Once all your conda environments are set, chances are they won't necessarily look exactly like ours depending on when you set them up and on which platform. Therefore it is important to update the logged information on each conda environment. The most recent catalog of versioning will be copied over to the output directory of each subsequent seQuoia sheppard analysis.

To catalog the current structure of environments, enter the environment_provenance/ subdirectory and run the python script updateVersioningInfo.py.

Update huGE.py Configuration

This will likely be necessary to allow for smooth running on various server/HPC systems. Configuring will require familiarity with the Python language.

A final necessity is to update the hUGE.py class structure in /seQuoia/ to be configured to your server/HPC setup. Running with -c/--cluster set to UGE will probably not work out of the box. We found this framework provided an easier way to run the workflow but understand that it has clear downfalls when setting up seQuoia on a new system. While we will not be actively supporting seQuoia moving forward, next steps would likely have involved creating separate environments for each of the tasks/modules and building workflows in existing management frameworks such as SnakeMake, Nextera, or wdl.

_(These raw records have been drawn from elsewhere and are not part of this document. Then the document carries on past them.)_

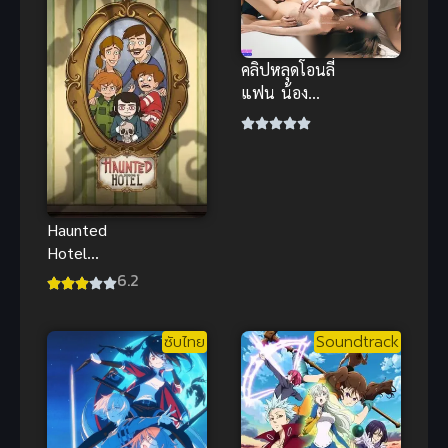
คลิปหลุดโอนลี่
แฟน น้อง
เหมียวสวิง รุม
2-1 ทั้งปากทั้ง
ล่าง ซอยมันส์
โคตรเดือด
Haunted
Hotel
โรงแรมผีป่วน
6.2
ซับไทย
Soundtrack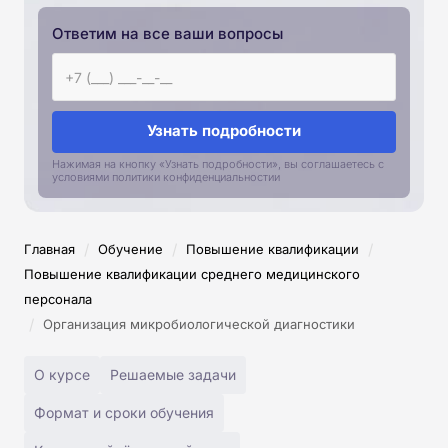
Ответим на все ваши вопросы
Узнать подробности
Нажимая на кнопку «Узнать подробности», вы соглашаетесь с
условиями политики конфиденциальностии
/
/
/
Главная
Обучение
Повышение квалификации
Повышение квалификации среднего медицинского
персонала
/
Организация микробиологической диагностики
О курсе
Решаемые задачи
Формат и сроки обучения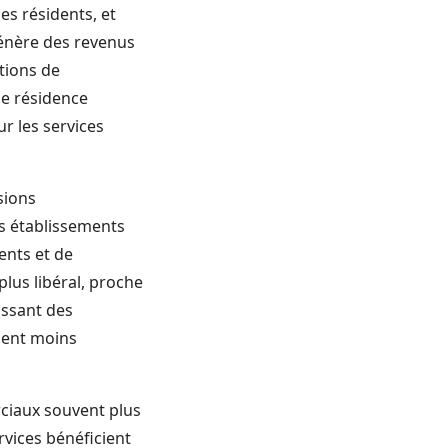
es résidents, et
 génère des revenus
ations de
ne résidence
ur les services
sions
es établissements
ents et de
lus libéral, proche
oissant des
ment moins
rciaux souvent plus
rvices bénéficient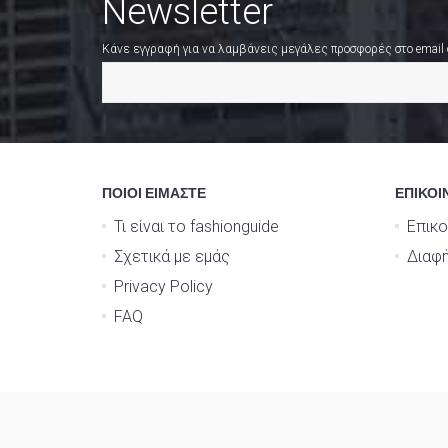
Newsletter
Κάνε εγγραφή για να λαμβάνεις μεγάλες προσφορές στο email
ΠΟΙΟΙ ΕΙΜΑΣΤΕ
ΕΠΙΚΟΙ
Τι είναι το fashionguide
Επικο
Σχετικά με εμάς
Διαφή
Privacy Policy
FAQ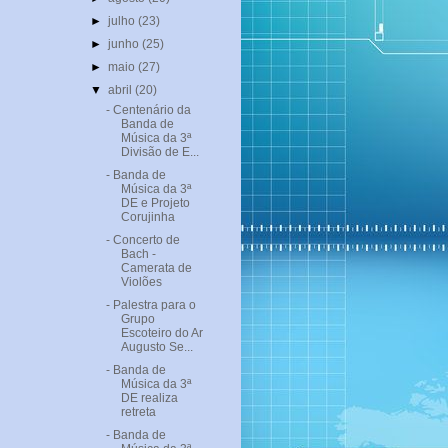
►
julho
(23)
►
junho
(25)
►
maio
(27)
▼
abril
(20)
- Centenário da
Banda de
Música da 3ª
Divisão de E...
- Banda de
Música da 3ª
DE e Projeto
Corujinha
- Concerto de
Bach -
Camerata de
Violões
- Palestra para o
Grupo
Escoteiro do Ar
Augusto Se...
- Banda de
Música da 3ª
DE realiza
retreta
- Banda de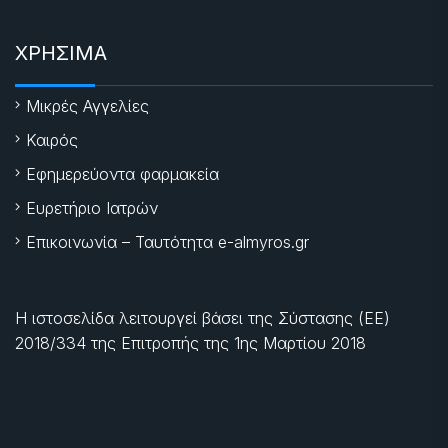
ΧΡΗΣΙΜΑ
Μικρές Αγγελίες
Καιρός
Εφημερεύοντα φαρμακεία
Ευρετήριο Ιατρών
Επικοινωνία – Ταυτότητα e-almyros.gr
Η ιστοσελίδα λειτουργεί βάσει της Σύστασης (ΕΕ)
2018/334 της Επιτροπής της
1ης Μαρτίου 2018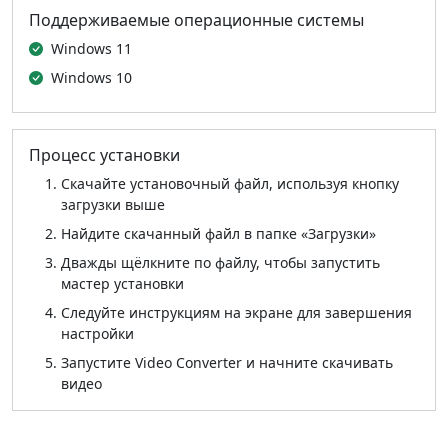
Поддерживаемые операционные системы
Windows 11
Windows 10
Процесс установки
Скачайте установочный файл, используя кнопку
загрузки выше
Найдите скачанный файл в папке «Загрузки»
Дважды щёлкните по файлу, чтобы запустить
мастер установки
Следуйте инструкциям на экране для завершения
настройки
Запустите Video Converter и начните скачивать
видео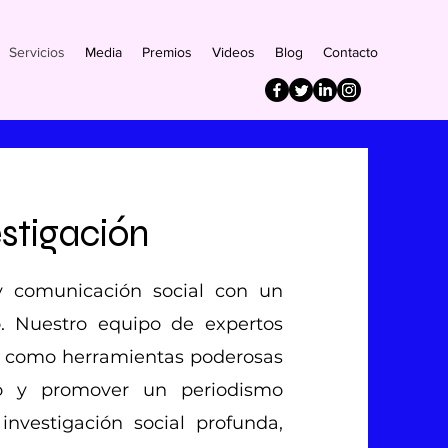
Servicios
Media
Premios
Videos
Blog
Contacto
stigación
y comunicación social con un
. Nuestro equipo de expertos
iza como herramientas poderosas
io y promover un periodismo
investigación social profunda,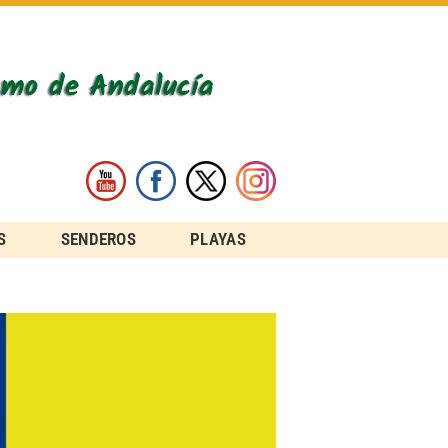
S
SENDEROS
PLAYAS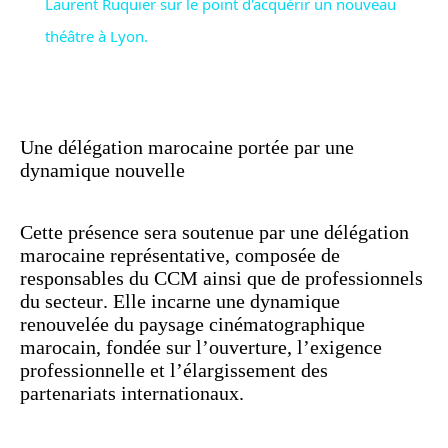
Laurent Ruquier sur le point d'acquérir un nouveau
a
théâtre à Lyon.
y
Une délégation marocaine portée par une
V
dynamique nouvelle
i
Cette présence sera soutenue par une délégation
marocaine représentative, composée de
d
responsables du CCM ainsi que de professionnels
du secteur. Elle incarne une dynamique
renouvelée du paysage cinématographique
e
marocain, fondée sur l’ouverture, l’exigence
professionnelle et l’élargissement des
o
partenariats internationaux.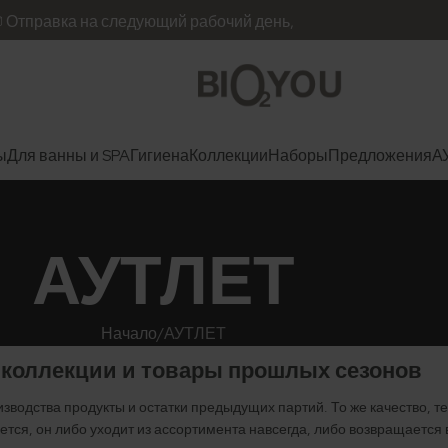
авка на следующий рабочий день,
ы
Для ванны и SPA
Гигиена
Коллекции
Наборы
Предложения
А
АУТЛЕТ
Начало
АУТЛЕТ
коллекции и товары прошлых сезонов
зводства продукты и остатки предыдущих партий. То же качество, т
ется, он либо уходит из ассортимента навсегда, либо возвращается 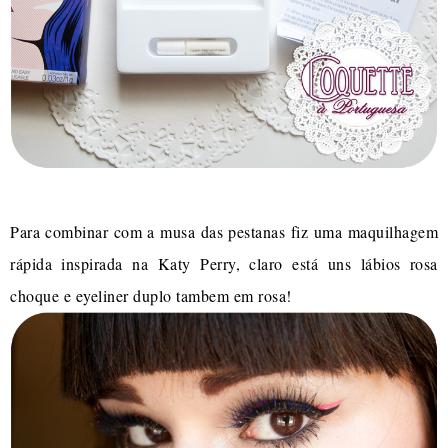
Para combinar com a musa das pestanas fiz uma maquilhagem
rápida inspirada na Katy Perry, claro está uns lábios rosa
choque e eyeliner duplo tambem em rosa!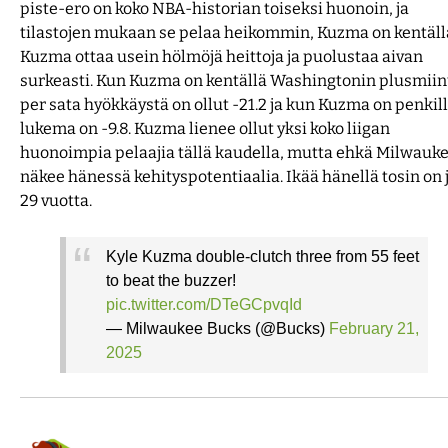
piste-ero on koko NBA-historian toiseksi huonoin, ja
tilastojen mukaan se pelaa heikommin, Kuzma on kentäll
Kuzma ottaa usein hölmöjä heittoja ja puolustaa aivan
surkeasti. Kun Kuzma on kentällä Washingtonin plusmii
per sata hyökkäystä on ollut -21.2 ja kun Kuzma on penkill
lukema on -9.8. Kuzma lienee ollut yksi koko liigan
huonoimpia pelaajia tällä kaudella, mutta ehkä Milwauk
näkee hänessä kehityspotentiaalia. Ikää hänellä tosin on 
29 vuotta.
Kyle Kuzma double-clutch three from 55 feet
to beat the buzzer!
pic.twitter.com/DTeGCpvqId
— Milwaukee Bucks (@Bucks)
February 21,
2025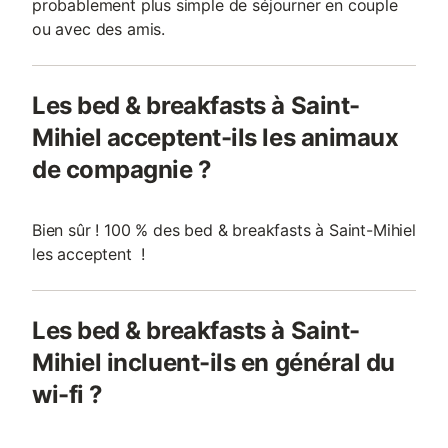
probablement plus simple de séjourner en couple
ou avec des amis.
Les bed & breakfasts à Saint-
Mihiel acceptent-ils les animaux
de compagnie ?
Bien sûr ! 100 % des bed & breakfasts à Saint-Mihiel
les acceptent !
Les bed & breakfasts à Saint-
Mihiel incluent-ils en général du
wi-fi ?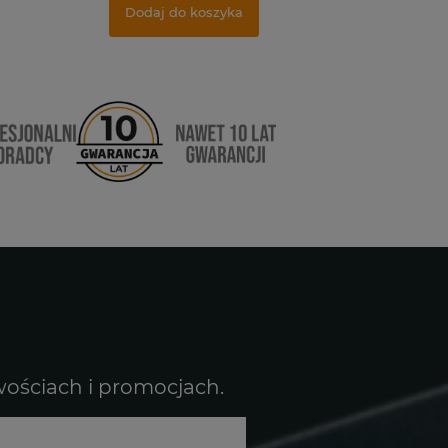
Dodaj do koszyka
wościach i promocjach.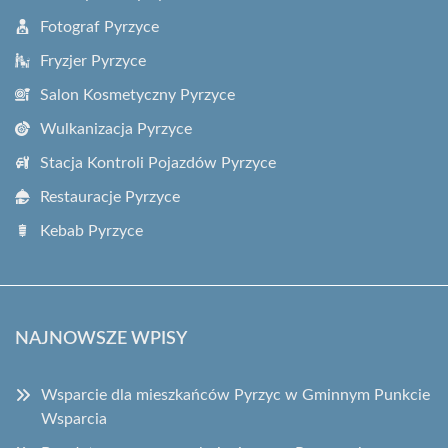
Fotograf Pyrzyce
Fryzjer Pyrzyce
Salon Kosmetyczny Pyrzyce
Wulkanizacja Pyrzyce
Stacja Kontroli Pojazdów Pyrzyce
Restauracje Pyrzyce
Kebab Pyrzyce
NAJNOWSZE WPISY
Wsparcie dla mieszkańców Pyrzyc w Gminnym Punkcie
Wsparcia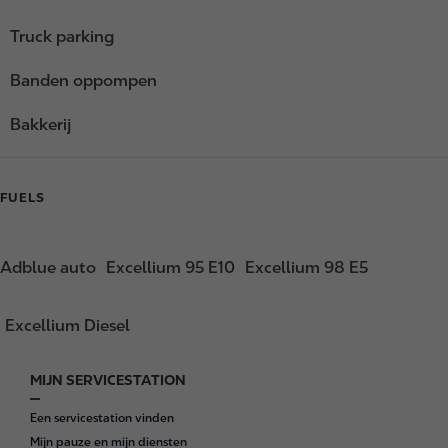
Truck parking
Banden oppompen
Bakkerij
FUELS
Adblue auto
Excellium 95 E10
Excellium 98 E5
Excellium Diesel
MIJN SERVICESTATION
F
o
Een servicestation vinden
o
Mijn pauze en mijn diensten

Notes on Hybrid Assembly workflow

Unlike the rest of the six workflows, the Hybrid Assembly workflow is non-linear and is DAG-like in structure to allow for multiple modules to be executed simultaneously. It might be necessary to update the updateProgress(self) function to reflect how to properly parse results from qstat or squeue.

Additionally, two parameters for the Hybrid Assembly workflow have options which can only be turned on when run on Broad servers to local software dependencies not yet made public.